Employment, Consulting and Management Agreements
Joseph Lusardi
Prior to the Business Combination, Curaleaf, Inc. (formerly known as PalliaTech, Inc.) entered into an employment agreement with Mr. Lusardi in March 2016, for his role as CEO. Under the terms of the agreement, Mr. Lusardi was entitled to a base annual salary of $250,000, which was thereafter increased to $500,000, and thereafter after increased to US$750,000 and is eligible for bonus payments based on the achievement of performance objectives established from time to time by the Board. In addition, Mr.

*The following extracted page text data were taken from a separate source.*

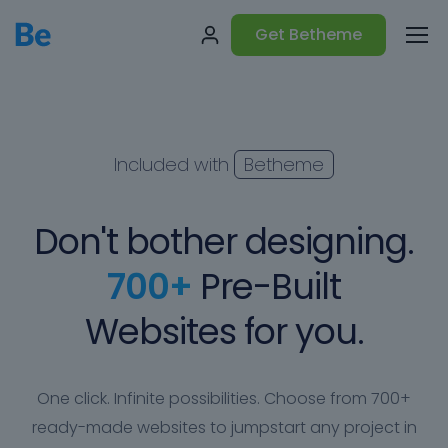
Get Betheme
Included with
Betheme
Don't bother designing.
700+
Pre-Built
Websites for you.
One click. Infinite possibilities. Choose from 700+
ready-made websites to jumpstart any project in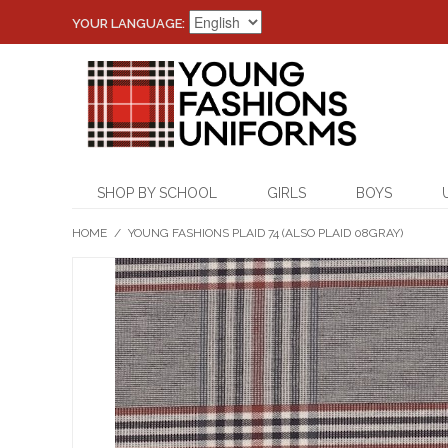
YOUR LANGUAGE:
SHOP BY SCHOOL
GIRLS
BOYS
HOME
/
YOUNG FASHIONS PLAID 74 (ALSO PLAID 08GRAY)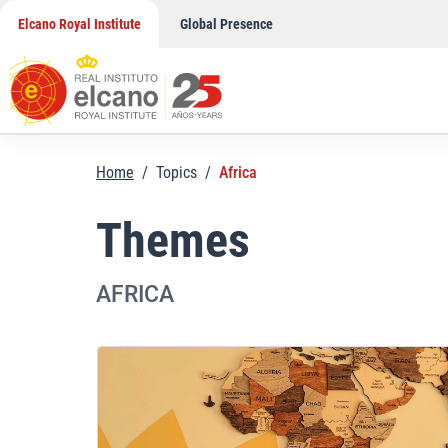
Skip
Elcano Royal Institute
Global Presence
to
content
Home
/
Topics
/
Africa
Themes
AFRICA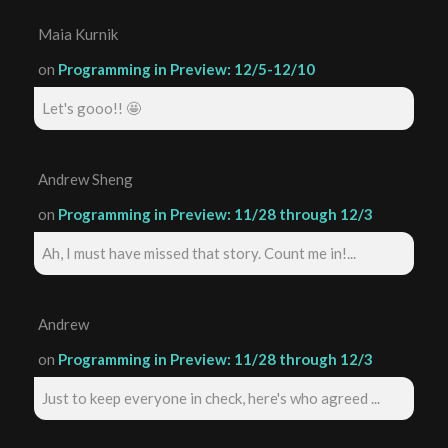
Maia Kurnik
on
Programming in Preview: 12/5-12/10
Let's gooo!! 🤩
Andrew Sheng
on
Programming in Preview: 11/28 through 12/3
Ah, I must have missed that story. Count me in!...
Andrew
on
Programming in Preview: 11/28 through 12/3
Just to keep everyone in check, here's who agreed ...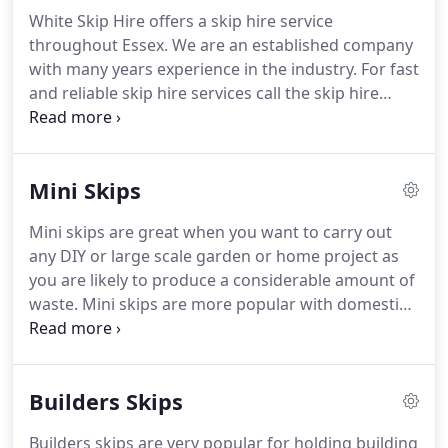
White Skip Hire offers a skip hire service
throughout Essex.
We are an established company
with many years experience in the industry.
For fast
and reliable skip hire services call the skip hire
specialists in Essex on 0208 500 8031.
We offer a
different range of skip services including wait and
loads skips, drop end skips and more.
Read
Mini Skips
through our website to see the various services we
provide.
Whether you're a domestic customer
Mini skips are great when you want to carry out
wanting a skip for your household, garden &
any DIY or large scale garden or home project as
builders waste or requiring a skip for a building
you are likely to produce a considerable amount of
site call 0208 500 8031.
waste.
Mini skips are more popular with domestic
customers owing to their size.
We can provide mini
skips to accommodate the waste that you produce,
with 6 yard skips being the most popular with
Builders Skips
householders.
These skips can hold approximately
40 to 45 average black bags.
2 yard, 4 yard and 6
Builders skips are very popular for holding building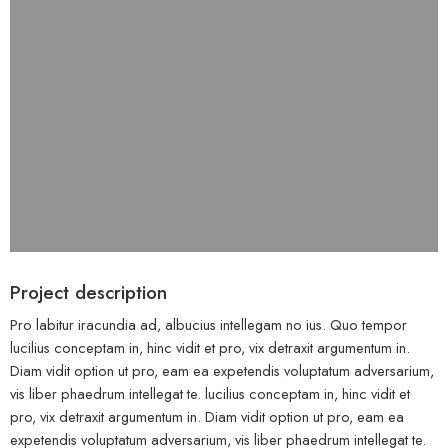
Project description
Pro labitur iracundia ad, albucius intellegam no ius. Quo tempor
lucilius conceptam in, hinc vidit et pro, vix detraxit argumentum in.
Diam vidit option ut pro, eam ea expetendis voluptatum adversarium,
vis liber phaedrum intellegat te. lucilius conceptam in, hinc vidit et
pro, vix detraxit argumentum in. Diam vidit option ut pro, eam ea
expetendis voluptatum adversarium, vis liber phaedrum intellegat te.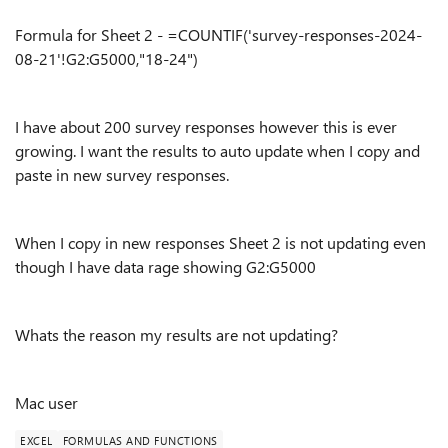
Formula for Sheet 2 - =COUNTIF('survey-responses-2024-
08-21'!G2:G5000,"18-24")
I have about 200 survey responses however this is ever
growing. I want the results to auto update when I copy and
paste in new survey responses.
When I copy in new responses Sheet 2 is not updating even
though I have data rage showing G2:G5000
Whats the reason my results are not updating?
Mac user
EXCEL
FORMULAS AND FUNCTIONS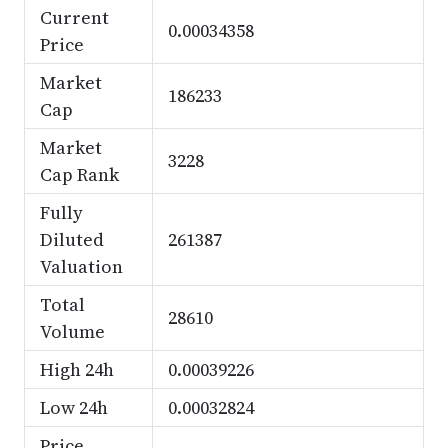
Current
0.00034358
Price
Market
186233
Cap
Market
3228
Cap Rank
Fully
Diluted
261387
Valuation
Total
28610
Volume
High 24h
0.00039226
Low 24h
0.00032824
Price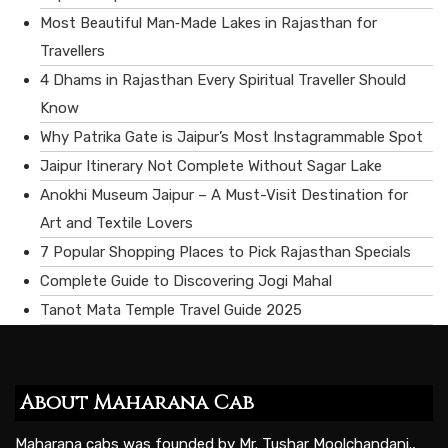
Most Beautiful Man‑Made Lakes in Rajasthan for
Travellers
4 Dhams in Rajasthan Every Spiritual Traveller Should
Know
Why Patrika Gate is Jaipur’s Most Instagrammable Spot
Jaipur Itinerary Not Complete Without Sagar Lake
Anokhi Museum Jaipur – A Must-Visit Destination for
Art and Textile Lovers
7 Popular Shopping Places to Pick Rajasthan Specials
Complete Guide to Discovering Jogi Mahal
Tanot Mata Temple Travel Guide 2025
About Maharana Cab
Maharana cabs was founded by Mr. Tushar Moolchandani.,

Lusardi is entitled to the reimbursement of his reasonable expenses, to a leased company car (for a maximum of US$500 per month), to a participation in all incentive, savings and retirement plans applicable to the other key executives of PalliaTech, Inc., and to the payment of the cost of medical and dental insurance premiums for himself and his dependents. In the event that the employment agreement is terminated by PalliaTech, Inc. without cause or by Mr. Lusardi for good reason, in addition to accrued amounts, Mr. Lusardi is entitled to an amount equal to 25% of his base salary.
Neil Davidson
The Company entered into an employment agreement with Mr. Davidson on January 24, 2019. Under the terms of this agreement, Mr. Davidson is entitled to a base annual salary of US$350,000 and is eligible for a discretionary year-end performance bonus representing up to 50% of such base salary. In addition, Mr. Davidson is entitled to certain advantages relating to the Company’s group medical and dental insurance. In the event that the employment agreement is terminated by the Company without cause or by Mr. Davidson for constructive dismissal, in addition to accrued amounts, Mr. Davidson is entitled to an amount equal to six (6) months of his then annual base salary, payable in regular monthly installments, and to continue receiving its advantages under the Company’s health insurance for the same period, three (3) months of which, in each case, are contingent upon Mr. Davidson remaining unemployed three months following the effective date of termination. Mr Davidson is the former Chief Financial Officer of the Company. He replaced Mr. Stuart Wilcox as Chief Operating Officer of the Company on February 3, 2020. Mr. Davidson was replaced as Chief Financial Officer as at such date by Mr. Michael Carlotti.
Jonathan Faucher
Prior to the Business Combination, Curaleaf, Inc. (formerly known as PalliaTech, Inc.) entered into an employment agreement with Mr. Faucher on December 19, 2016. Under the terms of this agreement, Mr. Faucher was entitled to a base annual salary of US$180,000 and was eligible for a discretionary year-end performance bonus representing up to 20% of such base salary. In addition, Mr. Faucher was entitled to certain advantages relating to the Company’s health insurance coverage. Mr. Faucher was replaced as Chief Financial Officer of the Company by Mr. Neil Davidson in January 2019.
Management Agreements
No management functions of the Company are performed by a person or company other than the directors and executive officers of the Company.